Zero-shot Text Classification

Zero-shot text classification is a task in natural language processing where a model is trained on a set of labeled examples but is then able to classify new examples from previously unseen classes. Image source: Hugging Face: Zero-Shot Classification

The first strategy considered involves the use of zero-shot text classification enabled by advanced open-source language models. The process itself is straightforward, with the most challenging aspect being the definition of candidate_labels.

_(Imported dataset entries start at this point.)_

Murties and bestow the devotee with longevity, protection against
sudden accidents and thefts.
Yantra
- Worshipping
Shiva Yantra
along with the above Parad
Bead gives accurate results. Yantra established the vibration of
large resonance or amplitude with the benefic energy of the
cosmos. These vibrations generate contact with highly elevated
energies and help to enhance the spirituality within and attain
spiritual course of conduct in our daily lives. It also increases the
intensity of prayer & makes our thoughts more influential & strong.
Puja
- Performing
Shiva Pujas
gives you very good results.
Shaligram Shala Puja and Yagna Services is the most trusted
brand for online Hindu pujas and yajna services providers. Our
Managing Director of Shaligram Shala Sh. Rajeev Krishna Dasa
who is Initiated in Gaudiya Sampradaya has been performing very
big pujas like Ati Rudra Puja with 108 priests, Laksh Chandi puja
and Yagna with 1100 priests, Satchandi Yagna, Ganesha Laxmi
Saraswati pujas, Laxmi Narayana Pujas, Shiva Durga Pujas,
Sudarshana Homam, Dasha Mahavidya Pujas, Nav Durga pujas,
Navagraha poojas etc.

These labels are essential as they determine the categories for tag classification. It is crucial to define labels that not only accurately represent fashion-related objects of interest but also to establish categories for items that are unrelated to fashion.

Identifying categories related to fashion, such as apparel, shoes, bags, and accessories, is fairly straightforward. However, defining categories for non-fashion items is more complicated due to the wide variety of potential non-fashion objects. While employing generic labels such as “others” or “non-fashion” might seem like a quick solution, this method has its shortcomings. For instance, the term “others” can have vastly different meanings in various contexts and is not particularly descriptive.

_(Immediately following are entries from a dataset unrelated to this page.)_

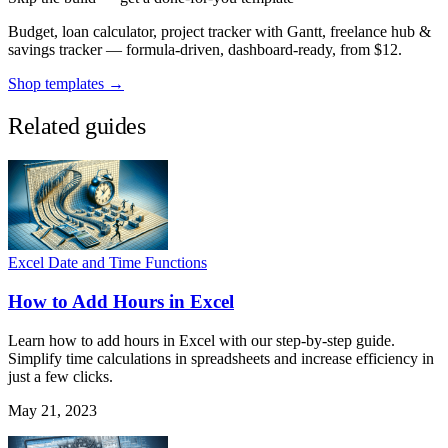
Budget, loan calculator, project tracker with Gantt, freelance hub &
savings tracker — formula-driven, dashboard-ready, from $12.
Shop templates →
Related guides
Excel Date and Time Functions
How to Add Hours in Excel
Learn how to add hours in Excel with our step-by-step guide.
Simplify time calculations in spreadsheets and increase efficiency in
just a few clicks.
May 21, 2023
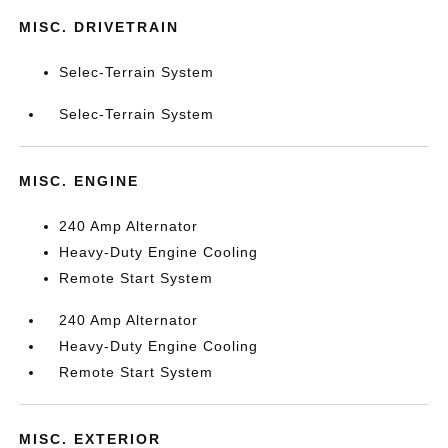
MISC. DRIVETRAIN
Selec-Terrain System
Selec-Terrain System
MISC. ENGINE
240 Amp Alternator
Heavy-Duty Engine Cooling
Remote Start System
240 Amp Alternator
Heavy-Duty Engine Cooling
Remote Start System
MISC. EXTERIOR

A more nuanced strategy would be to implement thresholds that only preserve predictions with substantial confidence levels. Another approach could be to use score entropy as a criterion, maintaining predictions with low entropy, which suggests a higher degree of certainty.

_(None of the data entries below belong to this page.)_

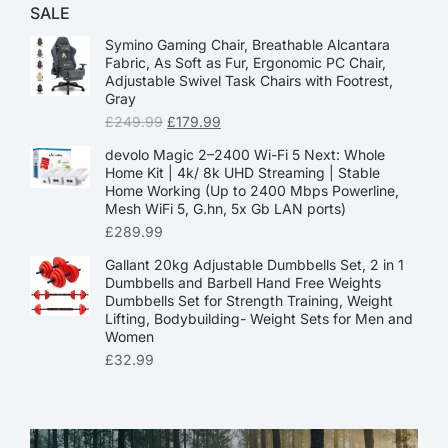
SALE
Symino Gaming Chair, Breathable Alcantara
Fabric, As Soft as Fur, Ergonomic PC Chair,
Adjustable Swivel Task Chairs with Footrest,
Gray
£
249.99
£
179.99
devolo Magic 2–2400 Wi-Fi 5 Next: Whole
Home Kit | 4k/ 8k UHD Streaming | Stable
Home Working (Up to 2400 Mbps Powerline,
Mesh WiFi 5, G.hn, 5x Gb LAN ports)
£
289.99
Gallant 20kg Adjustable Dumbbells Set, 2 in 1
Dumbbells and Barbell Hand Free Weights
Dumbbells Set for Strength Training, Weight
Lifting, Bodybuilding- Weight Sets for Men and
Women
£
32.99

Develop Candidate Labels: An Iterative Process

The candidate_labels established for this specific use case are: ["people", "apparel", "shoes", "bag", "accessories", "furniture", "food", "background", "place", "photo", "transport", "other"].

An iterative process is employed to develop the candidate_labels, focusing primarily on capturing key fashion objects such as apparel, shoes, bags, and accessories. Detailed fashion subcategories are omitted, as the goal is to cluster fashion objects collectively, not by individual subcategories.

Additionally, it is observed that the original free-form tags are frequently human-centric, encompassing terms such as women, girl, boy, man, and so on. Consequently, the category "people" is introduced to cover these tags. This inclusion proves advantageous, as identifying "people" can also facilitate the detection of their outfits, which are relevant to fashion.

"Furniture" is also included as a category due to its potential relevance to style and fashion, opening the possibility for later clustering. A similar rationale applied to the inclusion of "food".

For the remaining labels, "background" and "other" are initially selected to encompass non-fashion-related objects. Yet, to address tags not effectively classified by "background" or "other", extra categories such as "place", "photo" and "transport" are introduced. Interestingly, tags associated with these three categories often get misclassified as "people", making their inclusion crucial to accurately differentiate them from the "people" category.

Results

The zero-shot classification procedure becomes quite straightforward once the taxonomy is established.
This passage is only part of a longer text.